Honour, as I understand it, consists in the nice adjustment of what is due to me from my neighbours, and to them from me. Here, among the poor, where a native reserve has not grown, as a fungus upon it, a native cant, where there is no desire to seem better than one is, and no belief that one is so by seeming—here, I say, among the Tuscan poor, there is never any difficulty, for here there is no excrescence to the substantial quality of the soul, but precisely to the contrary, there is, if anything, a denudation. The fault of the Tuscans is, perhaps, a carelessness of opinion, and an ignorance of it, and, springing from that, a lack of reserve which occasionally approaches the shocking. Be this as it may, here it is possible for man to envisage man, each as he really is and can be discerned to be.

In England it is not so. Honour is an artificial, manufactured thing, depending upon accepted, volunteered relationships. What is due from me to my lord differs from that which his lordship owes to me: so in any traffic between me and my valet, or my valet and the kitchen-boy. So also it is with Religion. The Englishman dare not even strip before his God, but will bear his garter or his worsted-braid, his cocked or cockaded hat, his sword or his dung-fork up to the very sanctuary rails— lest, forsooth, by leaving them at home he should either seem so poor as to be without them, or so rich as to be able to discard them. But here, what a difference! Not only is man naked before God, but God stands naked before man. The church is their common ground; the church is their inn, and the blessed table their market ordinary. At this board, God and man, man and the saints, meet as friends. The sweetest intercourse possible on earth is not denied them. They may be gossips, God and man; they may be lovers, bosom friends. Is this not a hopeful estate for the tried and erring, naturally affectionate soul? I trow that it is.

And as with Honour, as with Religion, so with that child of the pair, so with Love. Boy and maid, man and woman, in this country stand as children hand in hand before their parent, who is God. Hand in hand, in seemly innocence, naked, without shame, or underthought or afterthought, they stray about the flowery meads. Their hearts are by chance enkindled, each burns, fire seeks the embrace of fire; they touch, they mingle, they soar together. Wedded love, which neither soars nor leaps like a furnace, but glows steadily with equable and radiant heat—wedded love ensues this passionate commingling. But the pair remain what they were at first, simple, naked, unashamed, unshameful, with all things displayed, even to the very aspirations of the secret soul, in blessed sympathy, in union blessed and to be blessed.

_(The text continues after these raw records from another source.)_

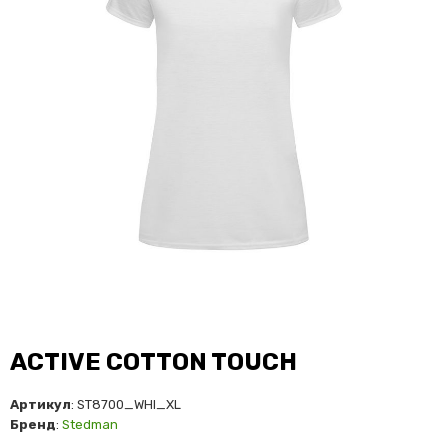
ACTIVE COTTON TOUCH
Артикул
: ST8700_WHI_XL
Бренд
:
Stedman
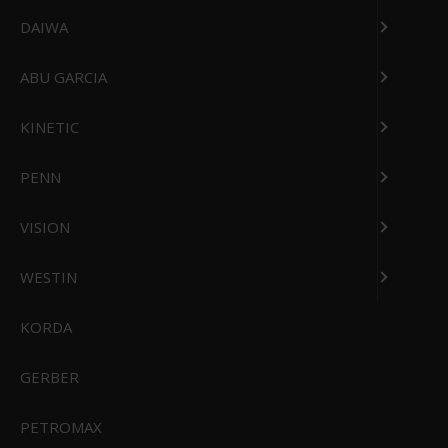
STÆNGER
BEKLÆDNING
DAIWA
ABU GARCIA
KINETIC
HARDLURES
SOFTLURES
PENN
VISION
WESTIN
ACCESORIES
DIVERSE
KORDA
GERBER
TILBEHØR
HJUL
PETROMAX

Such, I say, may be, and indeed is, the case with many honoured, wedded pairs observed by me. Such, I thank God, has been my own lot, since that day when, after long tribulation, I took Virginia into my arms and held her to my breast. But of that, and of her, I dare write no more. Judge me favourably, reader, for her sake; and so farewell.

LUCCA, October 20, 1741.

[Mr. Strelley lived, I believe, until the spring of 1759, and was buried behind the altar of San Romano. His house, now a hospital, is still intact, and may be visited by the curious, as it was by me.—M. H.]